あの伝説の21球が、36年後に語られた-。阪神の沖縄・宜野座キャンプのチーム宿舎で2日、江夏豊臨時コーチ(66=野球解説者)の講演会が行われた。1軍キャンプに参加する投手18人、捕手4人に「江夏塾」を開校。無死満塁を乗り越え、広島に初の日本一をもたらした「江夏の21球」と呼ばれる伝説シーンの心境を、虎戦士に吹き込んだ。

 午後7時。宜野座球場での練習を終えたジャージー姿の22人が席に着いた。視線の先には江夏氏。一番前の席に藤浪が座り、この日練習を途中で切り上げた鶴岡も参加した江夏塾。バッテリー全員が集結し、レジェンド左腕の言葉に耳を傾けた。

 「ピンチのときには開き直るな。『開き直る』ということは『なれ合う』ということ。『抑える』『やれる』という気持ちでなければいけない」

 中西投手コーチから「ピンチを託されたときの心境は?」と質問が投げかけられたときだった。江夏氏は現在も受け継がれる自身の伝説「江夏の21球」での状況を語り出したという。

 そう、江夏氏が広島でプレーしていた36年前の79年日本シリーズ第7戦だ。1点リードで9回裏に。江夏氏は、無死満塁の瀬戸際まで追い込まれるが、勝利に燃えるハートがなえることはなかった。1死から迎えた近鉄石渡への2球目にカーブの握りのままウエストし、スクイズを空振りさせたという逸話も含まれる「江夏の21球」。ピンチに目を背けず、逃げ出すことなく、向かい合った末に、広島初の日本一を呼んだ快投。伝説を生んだ本人が語るとあって、その言葉にも熱い魂が宿る。

 「もっと自信を持ってやれ!」

 質疑応答に選手たちも前のめりで参加した。今年39歳を迎えるベテラン福原、江夏氏の強化指定選手である左腕榎田、正捕手の座を狙う2年目梅野らが何度も手を挙げた。中西投手コーチは「球団創設80周年のいい機会に、レジェンドに来ていただいて、いい刺激になった。私自身も感銘を受けた」と振り返った。誰もが1つ1つの言葉に聞き入った1時間だった。

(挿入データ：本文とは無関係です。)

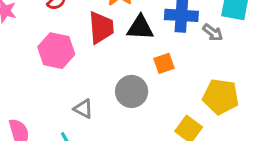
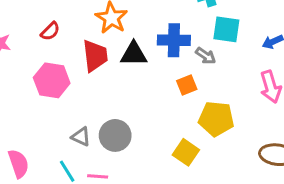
orange square: (164, 63) -> (187, 85), moved
gray circle: (132, 91) -> (115, 135), moved

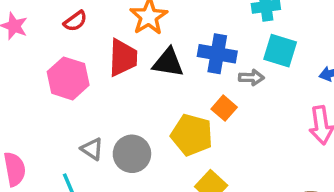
gray arrow: (206, 56) -> (251, 78), turned -42
orange square: (187, 85) -> (224, 108), turned -36
yellow pentagon: (216, 119) -> (192, 135), moved

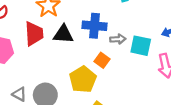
cyan square: (280, 51) -> (141, 46), moved
yellow pentagon: (192, 135) -> (83, 79), turned 30

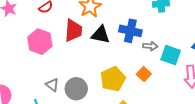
orange square: (102, 60) -> (144, 74), moved

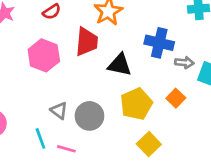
black triangle: (101, 35) -> (120, 65), moved

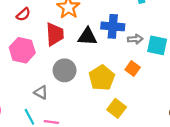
black triangle: (120, 65) -> (87, 37), moved
gray circle: (89, 116) -> (65, 70), moved

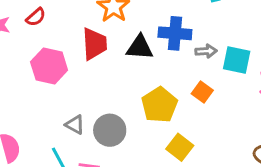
red semicircle: (23, 14) -> (36, 17), moved
gray circle: (65, 70) -> (110, 130), moved

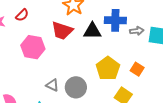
red trapezoid: (94, 44) -> (62, 31), turned 115
orange square: (202, 92) -> (137, 69), moved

 このキャンプ、江夏氏が40年ぶりに虎の現場に復帰。悲願のリーグ優勝、日本一へ。江夏魂を胸に、虎戦士が悲願へと突き進む。【宮崎えり子】

 ◆江夏の21球

 3勝3敗で迎えた79年日本シリーズ第7戦(大阪)は、4-3と広島の1点リードで9回裏を迎えた。江夏は、先頭の羽田の初球に、中前打を喫する。次打者アーノルドのとき、代走藤瀬に盗塁を許し、捕手水沼の悪送球も加わり無死三塁。アーノルド四球(代走吹石二盗)、平野敬遠で無死満塁と絶体絶命の場面を招いた。代打佐々木は三振で1死。続く石渡の2球目、広島バッテリーはスクイズを外し、三塁走者藤瀬がタッチアウト。最後は石渡を三振に打ち取り、広島が初の日本一を達成した。9回の攻防を題材に、故山際淳司さんがスポーツ総合誌Number創刊号に「江夏の21球」を掲載。現在でも語り継がれている。